Tuesday, November 17, 2020

The Resiliency of HCL Domino and how to get Multiple SSL Certs to work with it

First, thanks go to Daniel Nashed who told me it could be done and that in R12 it will be even easier! I asked him because I thought the HCL documentation was a bit vague about if it would work as I needed.

Second thanks go to Detlev Poettgen and Ulrich Krause of the midpoints LE4D (Let's Encrypt 4 Domino) team for support while I set it up and providing the community an awesome SSL certificate tool that keeps you rolling SSL certs for free. The link includes the request form to get it.

Lots have been posted about the LE4D and for whatever reason, I had not gotten around to it.

Part of the reason is the resiliency of Domino, will get to that in a minute. But there was a technical limitation since removed in Domino 11 related to how Domino handled the SNI(Server Name Indication). Prior to R11 you can only use one SSL certificate per IP address in Domino. Since I run about a dozen domains on my server, this was not helpful, but now, it works quite well.

What I found along the way was, if HTTP is turned on, it is pretty hard to screw up a website. IP, name, old name, odd folder, missing file, Domino will still publish something. You start working backward to figure out what is going on and along the way end up with a stronger configuration. SSL troubleshooting is a little harder since we do not get specific error messages out of the server.

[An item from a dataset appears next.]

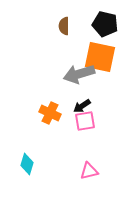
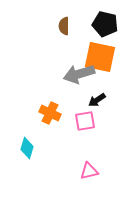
black arrow: moved 15 px right, 6 px up
cyan diamond: moved 16 px up
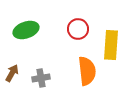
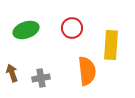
red circle: moved 6 px left, 1 px up
brown arrow: rotated 48 degrees counterclockwise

And this is what happened to me, but perseverance won out.

I requested the LE4D tool (link above), which is really a Domino application and I added it to my Domino 11.0FP1 Windows server.

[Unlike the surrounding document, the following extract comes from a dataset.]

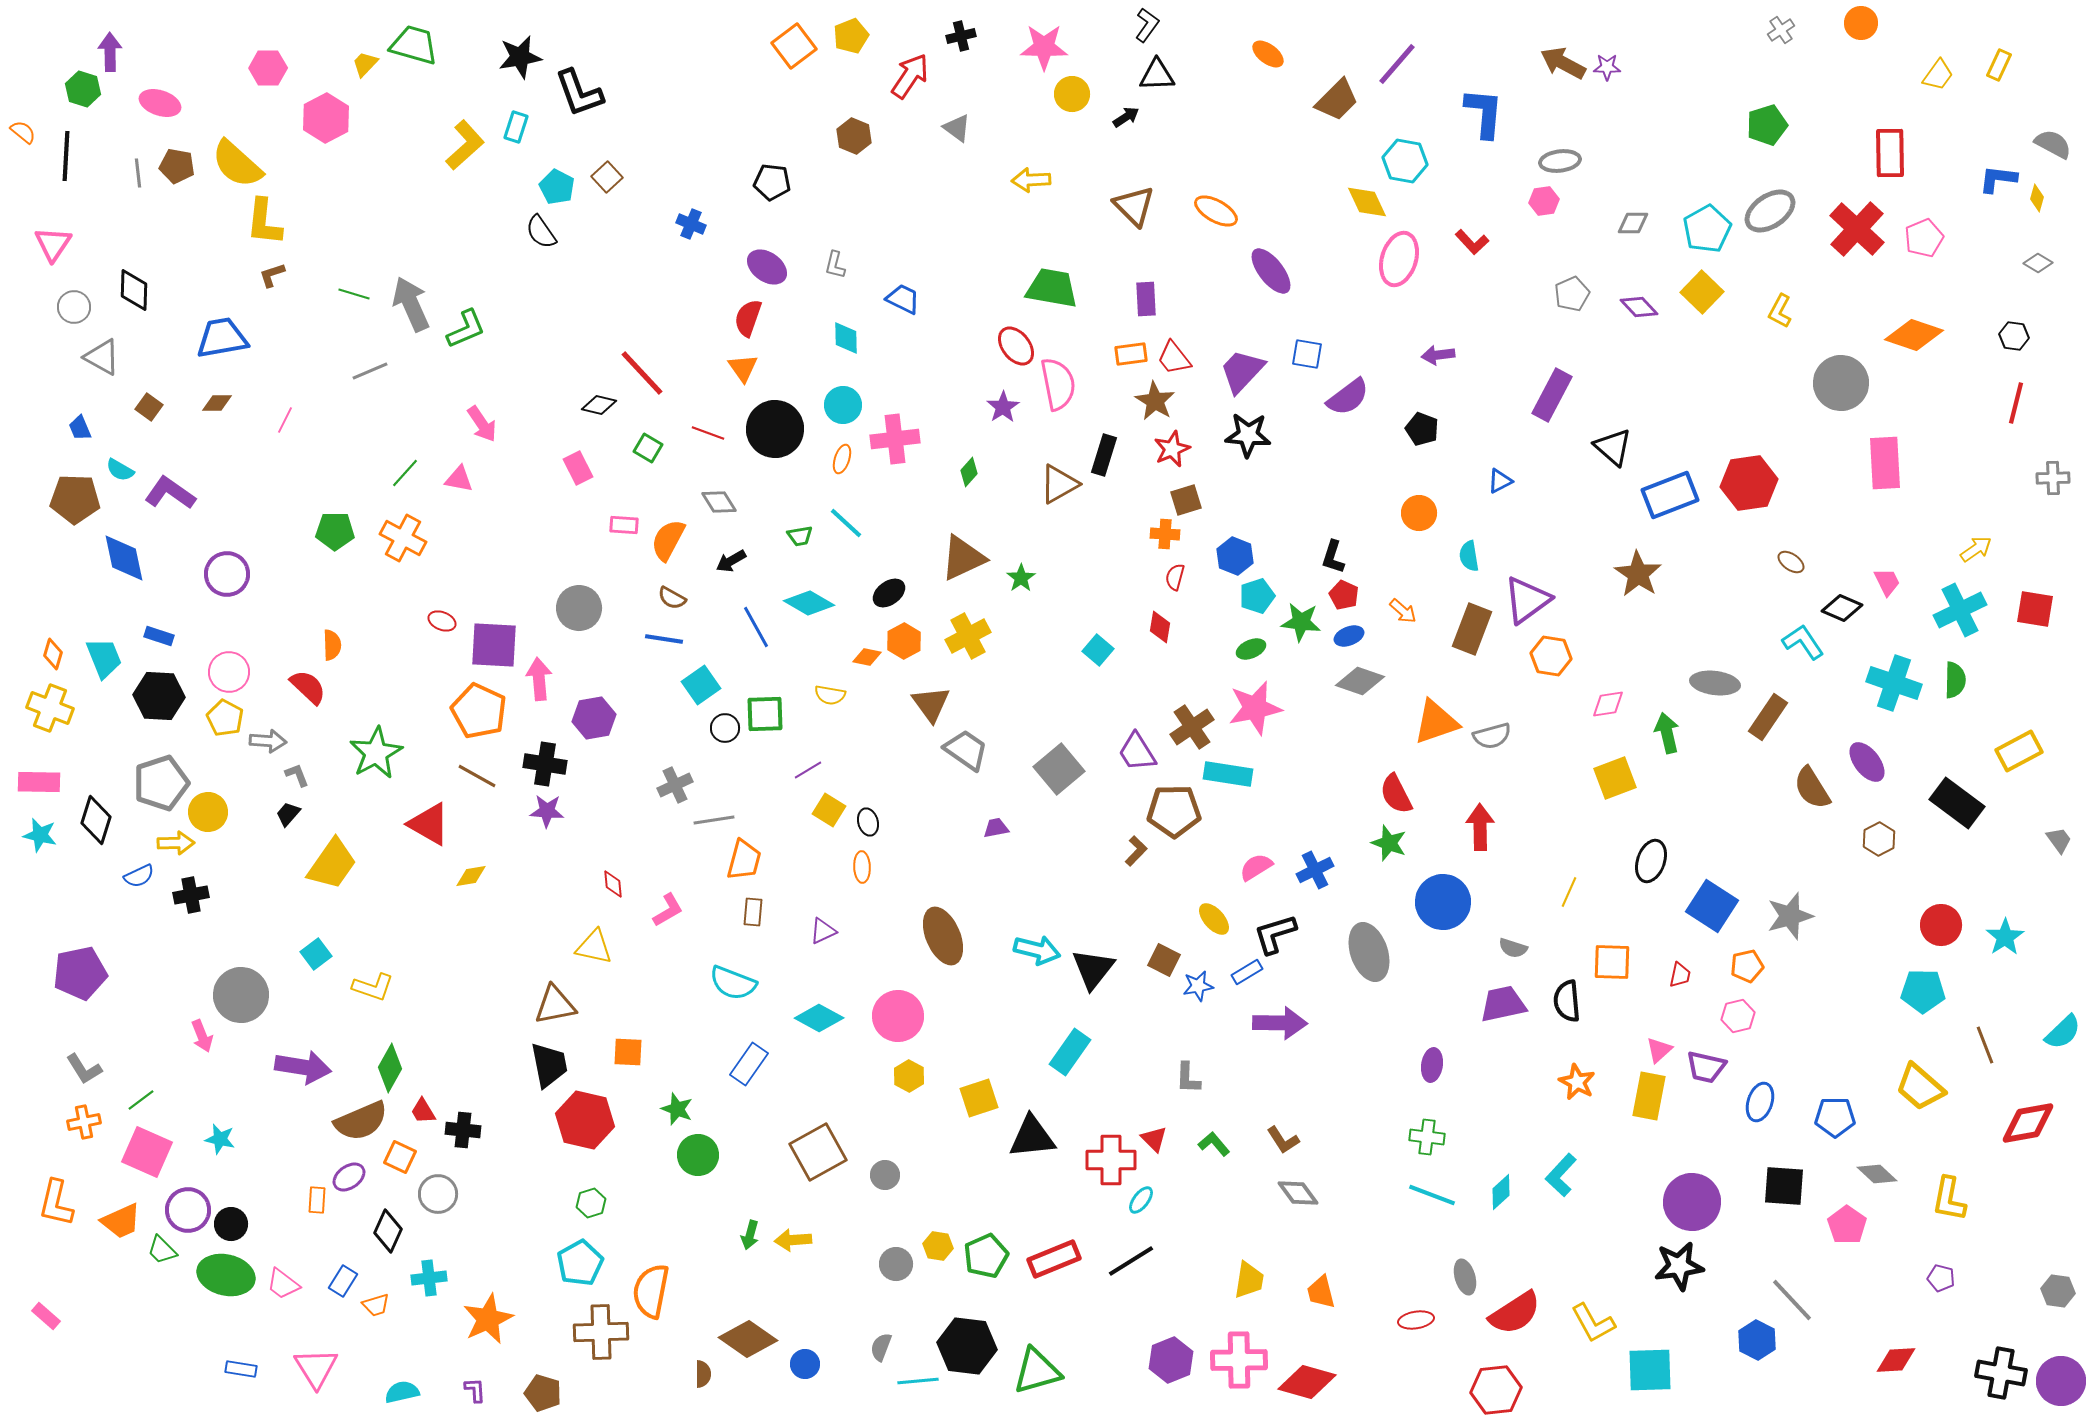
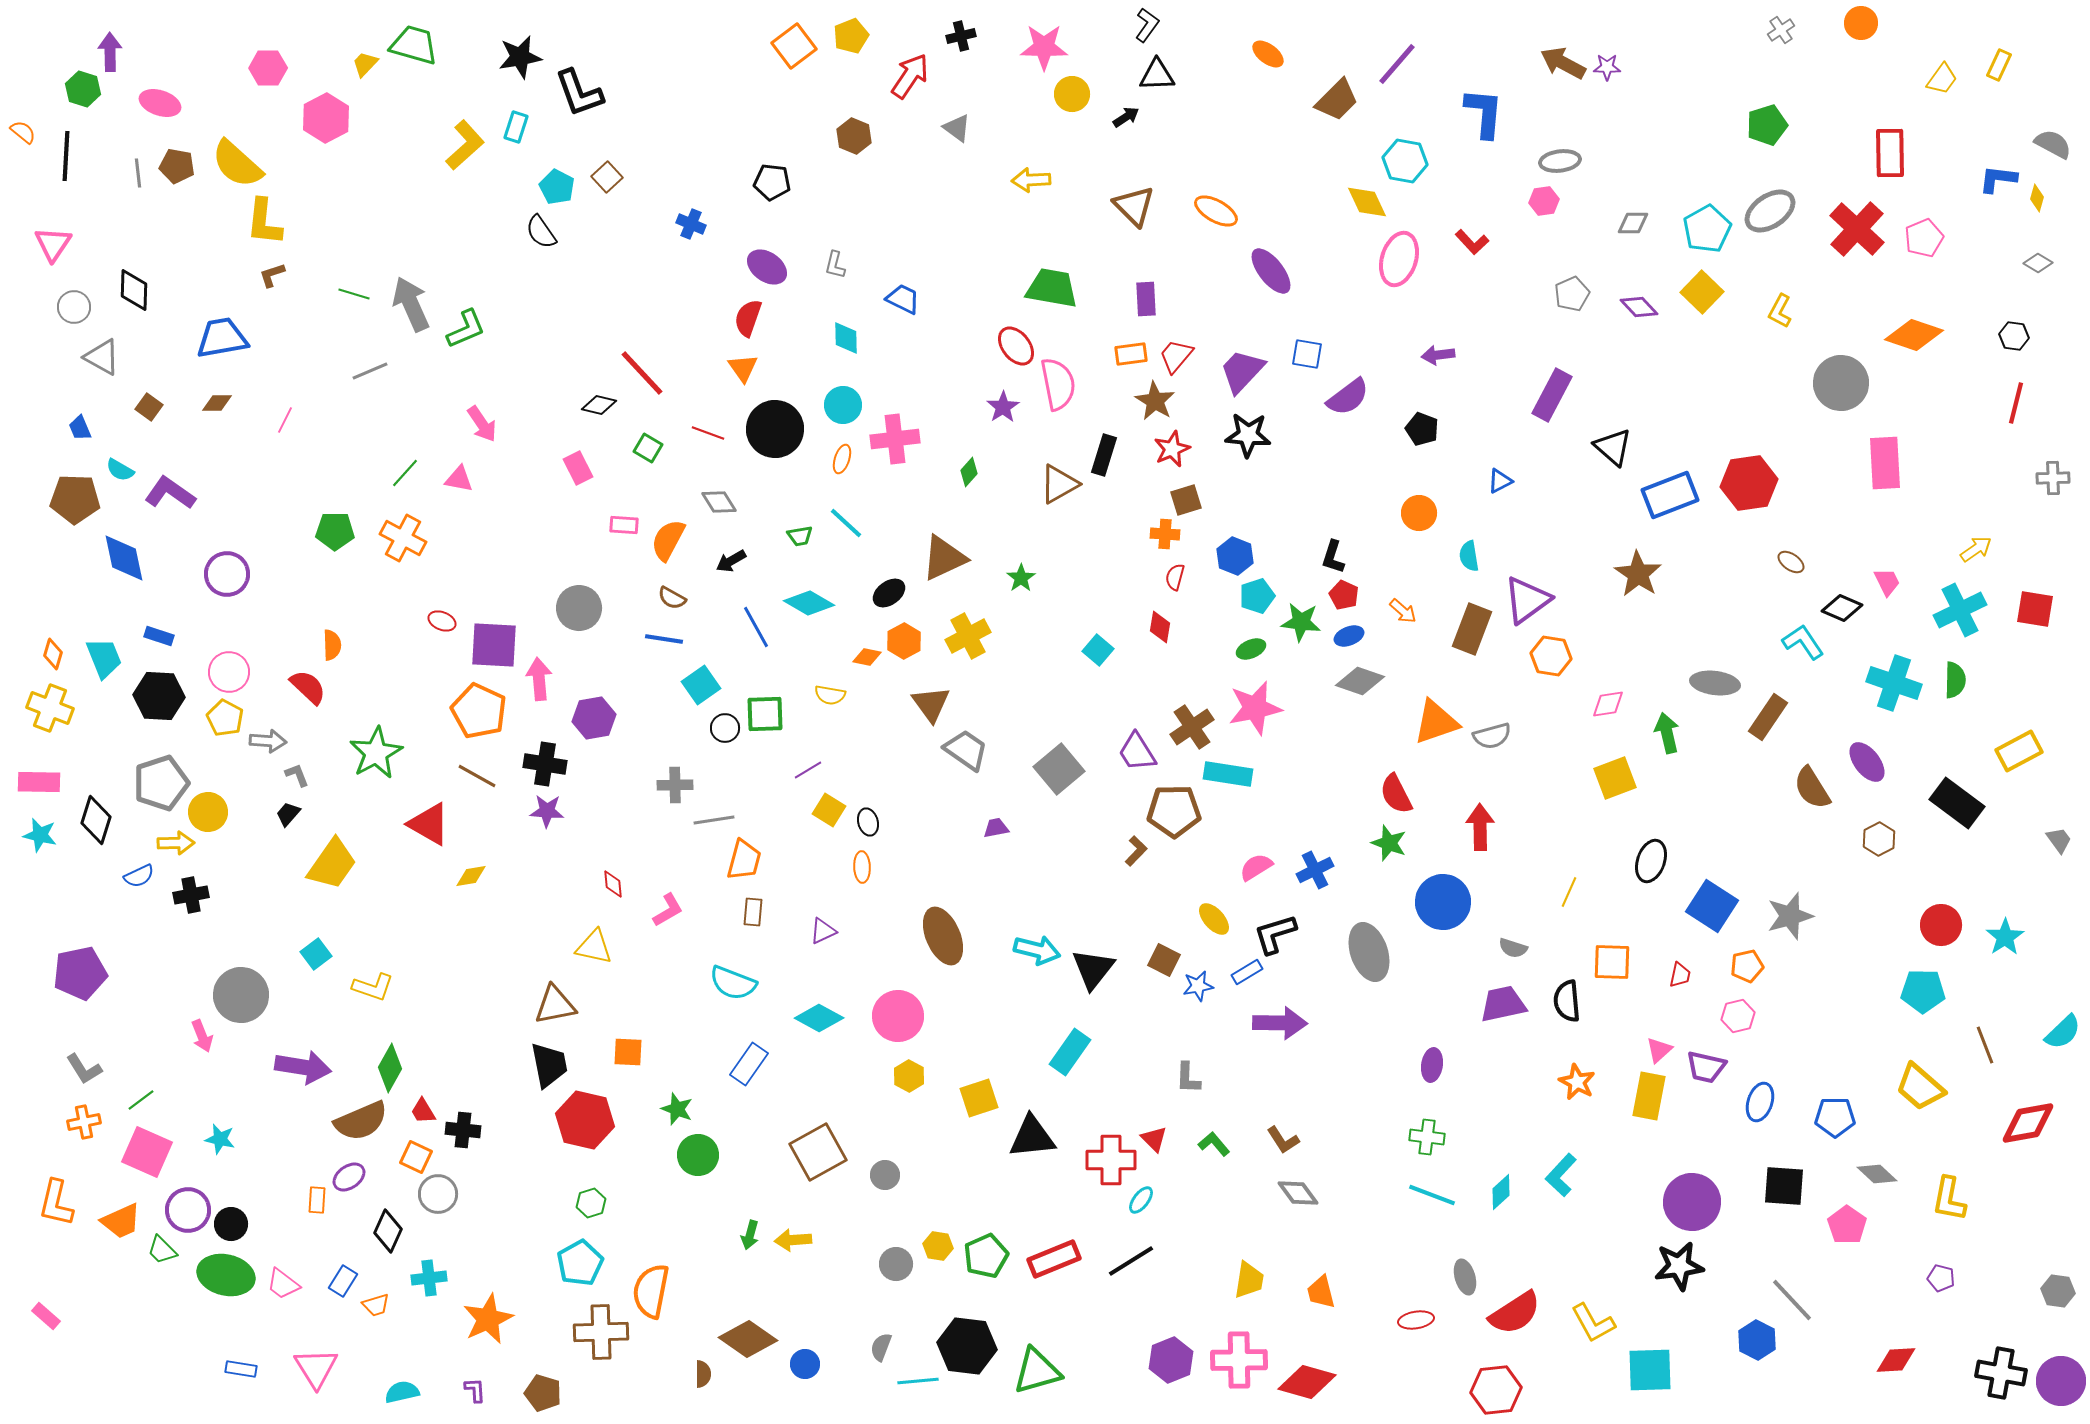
yellow trapezoid at (1938, 75): moved 4 px right, 4 px down
red trapezoid at (1174, 358): moved 2 px right, 2 px up; rotated 78 degrees clockwise
brown triangle at (963, 558): moved 19 px left
gray cross at (675, 785): rotated 24 degrees clockwise
orange square at (400, 1157): moved 16 px right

Did I mention it is Free! As in beer, well when we are at evening events at conferences.

Before you get started, you need the ENABLE_SNI=1 added to your notes.ini on your server as explained in the HCL doc at the top of this post. The document explains that your configuration may need to be tweaked, mine did, and that you need a default web site configured or at least one web site with an IP address configured to use as a starting point. More on this later.

NOTE: On IBM i, SNI is supported natively on IBM i enabled for SSL Plus for HTTP and not for System SSL API.

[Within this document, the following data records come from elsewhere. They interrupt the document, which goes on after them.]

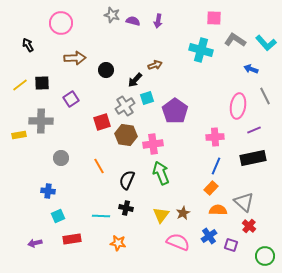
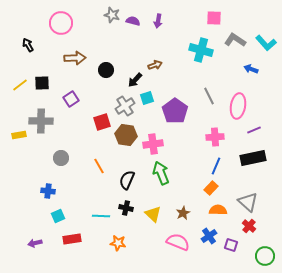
gray line at (265, 96): moved 56 px left
gray triangle at (244, 202): moved 4 px right
yellow triangle at (161, 215): moved 8 px left, 1 px up; rotated 24 degrees counterclockwise
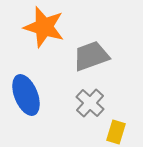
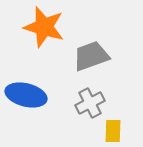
blue ellipse: rotated 54 degrees counterclockwise
gray cross: rotated 20 degrees clockwise
yellow rectangle: moved 3 px left, 1 px up; rotated 15 degrees counterclockwise
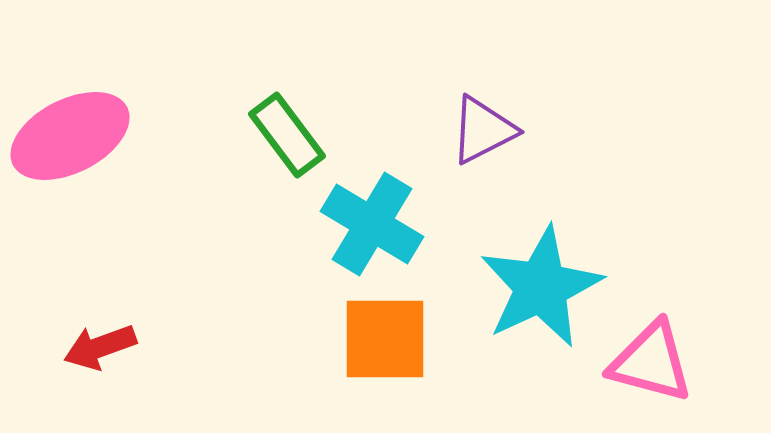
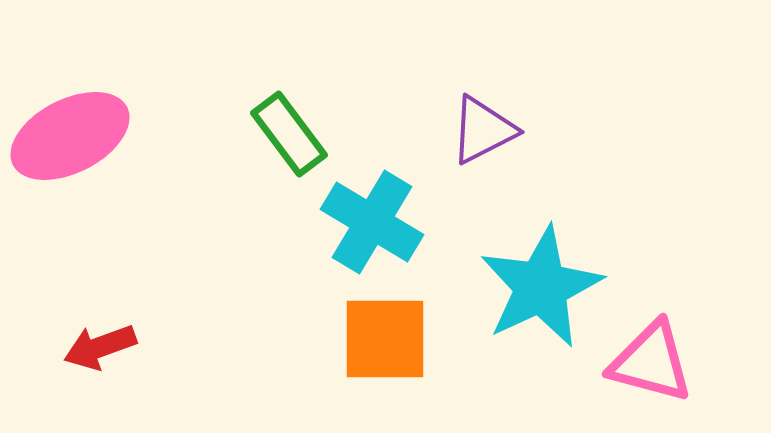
green rectangle: moved 2 px right, 1 px up
cyan cross: moved 2 px up
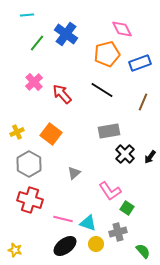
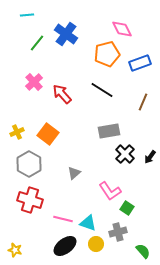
orange square: moved 3 px left
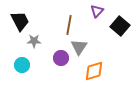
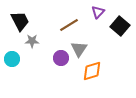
purple triangle: moved 1 px right, 1 px down
brown line: rotated 48 degrees clockwise
gray star: moved 2 px left
gray triangle: moved 2 px down
cyan circle: moved 10 px left, 6 px up
orange diamond: moved 2 px left
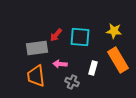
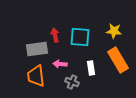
red arrow: moved 1 px left; rotated 128 degrees clockwise
gray rectangle: moved 1 px down
white rectangle: moved 2 px left; rotated 24 degrees counterclockwise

You can follow directions in their PDF so I won't waste time on those, but the guide provided expects you to know a  few things which I will itemize below in case the LE4D teams want to update their help doc. 

NOTE: Domino 901FP8 or newer is required due to a reliance on JVM 1.8. Also, if not running on R10 or R11 you will need the KYRTOOL file and the pdf helps you to get it.

Almost everything is built into the application, even a run and sign button so you can do everything from within the LE4D application.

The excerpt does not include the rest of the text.